By Charles Power
In 2018 Qantas offered a bonus ($2,500 for full-time employees and $2,000 for part time employees). One of the conditions for receiving the cash component of bonus was that new enterprise agreement was voted up and approved. This has had the effect of delaying the cash bonus payment for employees who are not employed under an enterprise agreement (the non-EBA employees received their payment in September 2018).
Qantas also reserved the right ‘not to award the bonus to an employee group that engages in any action that harms the Qantas Group or any Qantas Group Company, or on other reasonable grounds’.
In June 2019, unions commenced a general protections claim against Qantas (naming its executive manager in employee relations as an accessory). They argued the conditions for the bonus amounted to a threat to withhold the bonus if employees exercised workplace rights to bargain and/or take protected industrial action in support of claims for the new enterprise agreements. The unions argued this was an unlawful threat to take adverse action if employees exercised their workplace rights.
The claim raises a legal issue that frequently arises in adverse action cases. If Qantas was to withhold a bonus to a group of employees engaging in lawful protected action because of the harm caused by the action, it would no doubt argue that the fact the lawful protected action was taken had nothing to do with the decision to withhold the bonus. Instead they would argue it was the impact of the action that motivated the exercise of the discretion not to pay the bonus. It would then be up to the Court to discern whether the effect of industrial action could be sensibly disentangled from the action itself in determining what was in the mind of the decision-maker.

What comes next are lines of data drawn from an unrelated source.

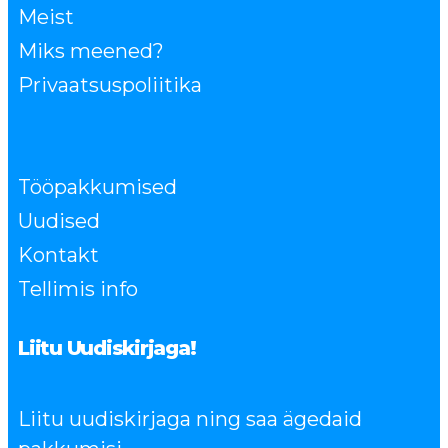
Meist
Miks meened?
Privaatsuspoliitika
Tööpakkumised
Uudised
Kontakt
Tellimis info
Liitu Uudiskirjaga!
Liitu uudiskirjaga ning saa ägedaid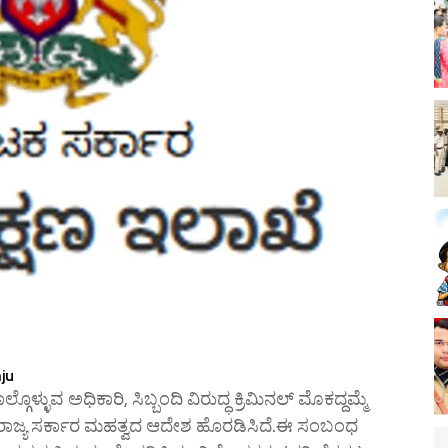
ju
ಗೊಳ್ಳುವ ಅಧಿಕಾರಿ, ಸಿಬ್ಬಂದಿ ವಿರುದ್ಧ ಕ್ರಿಮಿನಲ್ ಮೊಕದ್ದಮ್ಮೆ
ರಾಜ್ಯ ಸರ್ಕಾರ ಮಹತ್ವದ ಆದೇಶ ಹೊರಡಿಸಿದೆ.ಈ ಸಂಬಂಧ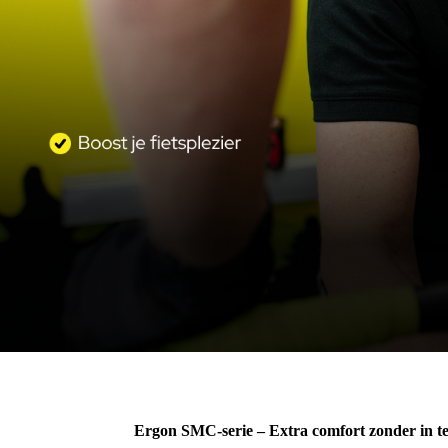
Ergon SMC-serie – Extra comfort zonder in t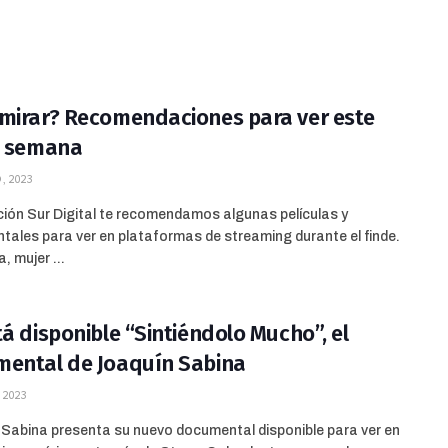
mirar? Recomendaciones para ver este
e semana
, 2023
ión Sur Digital te recomendamos algunas películas y
ales para ver en plataformas de streaming durante el finde.
, mujer ...
tá disponible “Sintiéndolo Mucho”, el
ental de Joaquín Sabina
 2023
Sabina presenta su nuevo documental disponible para ver en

A secondary issue is whether the threat to withhold payment of a bonus, to which a discretion to pay is expressly predicated on satisfaction of certain conditions, can amount to adverse action. An employer takes adverse action against an employee if it discriminates between the employee and other employees. Is this discrimination or less favourable treatment of Qantas taking lawful industrial action because they are taking the action or because of the effect of it? It might be indirect discrimination in that striking Qantas employees are less likely to meet the condition – however it is not yet settled that the general protections provisions contemplate indirect discrimination.

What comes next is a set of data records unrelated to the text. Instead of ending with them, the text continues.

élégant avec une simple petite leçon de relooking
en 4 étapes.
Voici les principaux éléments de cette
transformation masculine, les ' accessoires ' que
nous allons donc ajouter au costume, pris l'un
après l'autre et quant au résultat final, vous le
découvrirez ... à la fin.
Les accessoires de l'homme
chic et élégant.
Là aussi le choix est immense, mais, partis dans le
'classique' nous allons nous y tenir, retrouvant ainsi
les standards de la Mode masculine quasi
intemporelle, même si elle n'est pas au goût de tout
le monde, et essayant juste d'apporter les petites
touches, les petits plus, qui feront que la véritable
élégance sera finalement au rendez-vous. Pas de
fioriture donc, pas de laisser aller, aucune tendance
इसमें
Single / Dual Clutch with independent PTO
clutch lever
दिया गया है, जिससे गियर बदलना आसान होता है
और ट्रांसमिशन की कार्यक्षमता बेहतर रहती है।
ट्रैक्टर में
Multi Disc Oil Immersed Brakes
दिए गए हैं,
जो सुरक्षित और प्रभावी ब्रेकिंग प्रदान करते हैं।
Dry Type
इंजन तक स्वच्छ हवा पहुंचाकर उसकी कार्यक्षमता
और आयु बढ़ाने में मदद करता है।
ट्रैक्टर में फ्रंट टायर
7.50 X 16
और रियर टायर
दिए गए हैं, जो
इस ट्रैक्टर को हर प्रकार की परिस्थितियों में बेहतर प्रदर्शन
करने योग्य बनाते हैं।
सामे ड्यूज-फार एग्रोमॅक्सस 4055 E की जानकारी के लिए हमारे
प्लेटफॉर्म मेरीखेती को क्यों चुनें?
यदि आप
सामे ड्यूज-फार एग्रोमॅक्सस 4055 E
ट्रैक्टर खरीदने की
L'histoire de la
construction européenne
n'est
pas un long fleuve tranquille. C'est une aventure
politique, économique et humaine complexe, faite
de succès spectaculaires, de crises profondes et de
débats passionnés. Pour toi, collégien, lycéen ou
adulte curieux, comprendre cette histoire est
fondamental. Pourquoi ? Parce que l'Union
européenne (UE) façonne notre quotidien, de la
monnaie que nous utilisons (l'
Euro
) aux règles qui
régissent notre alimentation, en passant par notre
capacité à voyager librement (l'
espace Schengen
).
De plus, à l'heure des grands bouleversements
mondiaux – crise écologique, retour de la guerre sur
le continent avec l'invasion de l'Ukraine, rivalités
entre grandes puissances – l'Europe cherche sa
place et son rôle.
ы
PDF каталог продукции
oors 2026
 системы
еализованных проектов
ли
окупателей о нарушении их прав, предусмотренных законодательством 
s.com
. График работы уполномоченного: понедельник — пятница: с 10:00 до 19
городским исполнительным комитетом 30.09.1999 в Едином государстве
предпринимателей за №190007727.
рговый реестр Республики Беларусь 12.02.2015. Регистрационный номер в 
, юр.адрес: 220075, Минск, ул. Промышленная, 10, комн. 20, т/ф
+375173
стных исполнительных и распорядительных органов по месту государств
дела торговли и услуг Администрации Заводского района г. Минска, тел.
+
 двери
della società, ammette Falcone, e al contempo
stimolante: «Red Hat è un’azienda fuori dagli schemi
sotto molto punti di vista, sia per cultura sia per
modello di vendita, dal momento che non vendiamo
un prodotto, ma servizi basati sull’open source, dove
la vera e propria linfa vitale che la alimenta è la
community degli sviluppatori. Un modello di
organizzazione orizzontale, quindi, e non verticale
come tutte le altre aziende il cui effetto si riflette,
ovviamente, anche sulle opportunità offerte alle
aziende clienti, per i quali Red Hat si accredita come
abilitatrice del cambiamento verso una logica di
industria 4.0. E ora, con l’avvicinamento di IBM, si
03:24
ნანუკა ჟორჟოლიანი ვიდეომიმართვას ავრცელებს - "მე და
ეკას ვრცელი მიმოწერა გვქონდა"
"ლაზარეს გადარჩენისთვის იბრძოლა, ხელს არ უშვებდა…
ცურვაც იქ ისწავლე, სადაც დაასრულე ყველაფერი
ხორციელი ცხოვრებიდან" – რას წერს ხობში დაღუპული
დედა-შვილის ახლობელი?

A separate feature of the bonus is that it is expressed to be inclusive of any required superannuation contribution. Superannuation Guarantee contributions are deducted from the $2,000 or $1,500 bonus amount e.g. a full-time employee with a 10% superannuation contribution rate will receive a superannuation contribution of $181.82 and a gross cash payment of $1,818.18 less tax. Qantas asserts it can do this, despite the fact that a bonus cash payment is ordinary time earnings for the purposes of the Superannuation Guarantee (Administration) Act.
Arguably, if an employer states an employee will be eligible for a cash bonus of a certain amount and a decision is made to award that bonus, then Superannuation Guarantee contributions are payable on top of that amount, unless it is made expressly clear to the employee that the actual cash amount of the bonus will be grossed down to offset the SG liability.